在襄陽城之外,竟然有大周官軍?

敞田信丈一改往日平靜神情,這說明已經有大周的軍隊前來支援襄陽。

若是處於襄陽的呂韋和萬歲得知,定會士氣大盛。

那這些時日,倭寇的圍城之舉,則完全成為了笑話。

“隨我前去楚水村!你說對方有多少人?”

“不足五千!”

“那就率領三千,某倒要看看這大周官軍是何人統領!”

敞田信丈向來自負,不願意在兵力上,佔任何人的便宜。

這是屬於倭王獨有的驕傲,下衫晉還想開口,卻被敞田信丈身前的大將攔下。

“主公之言,你聽不懂?”

“還是你對主公沒有信心?”

說話之人,手持一杆十字槍,正是敞田信丈的御前大將——鬼平八。

能獲得“鬼”之稱號,都是倭國不可多得的猛將。

只不過蕭遙就像佛教徒眼中的仁王,始終將百鬼魍魎斬於馬下!

“出發!”

敞田信丈手下騎兵,全都身著硃紅甲冑,名為“赤備”!

赤備騎兵的頭盔上,都有著誇張的鹿角,遠遠望去仿若百鬼夜行。

只不過他們要面對的,正是大周天軍!

敞田信丈不願耽誤時辰,與手下很快趕到楚水村,卻發現大周官軍並未遠離。

蕭遙一向是以死者為大,他命令手下人分辨村民與倭寇的屍體。

他不認識楚水村的村民,只能將他們集體合葬,隨後親自立碑。

至於那些狗日的倭寇,一把火燒了個精光,讓他們死後也不得超生!

“主公,他們在燒燬我軍勇士的屍體?”

看著手下僧兵的屍體被焚燒,下衫晉憤怒不已。

現在有了敞田信丈給他做主,換做之前他面對蕭遙的時候,連個屁都不敢放。

“莫慌。

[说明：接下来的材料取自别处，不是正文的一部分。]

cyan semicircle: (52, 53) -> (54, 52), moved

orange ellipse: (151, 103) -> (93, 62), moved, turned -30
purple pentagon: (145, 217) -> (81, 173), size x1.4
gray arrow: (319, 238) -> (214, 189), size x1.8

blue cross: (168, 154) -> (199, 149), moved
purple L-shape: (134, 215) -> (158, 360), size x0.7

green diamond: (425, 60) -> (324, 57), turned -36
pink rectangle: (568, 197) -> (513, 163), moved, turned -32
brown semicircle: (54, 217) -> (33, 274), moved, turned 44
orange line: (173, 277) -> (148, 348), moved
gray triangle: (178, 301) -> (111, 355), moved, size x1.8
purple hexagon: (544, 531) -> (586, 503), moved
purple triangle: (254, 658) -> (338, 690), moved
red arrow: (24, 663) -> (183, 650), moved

”

敞田信丈策馬上前,大周官軍並未理會他們,而是繼續焚燒屍體,避免產生瘟疫。

“敢問,汝等何人是主將?”

敞田信丈環顧四周,總覺得這些士兵,沒有他要找的人。

“狗日的倭寇,也配問咱主公的名諱?”

朱久巴此時雙目含淚,他方才已經為楚水村的村民們誦經超度。

可即便誦經多次,也無法讓他們復活,他恨不得殺掉天下所有倭寇!

此時面對敞田信丈,朱久巴絲毫沒有懼怕。

“放肆!主公,就是他方才對我軍發難!”

此時的下衫晉,如同主人身邊的茶杯犬,有了靠山後可以放肆吠叫。

只是經歷了方才的大戰,朱久巴整個人的氣質,已經與以往不同。

他手中拿著唐牛的混鐵棍,口誦佛號道:“阿彌陀佛!今日方知,主公才是獨具慧根,與我佛有緣!”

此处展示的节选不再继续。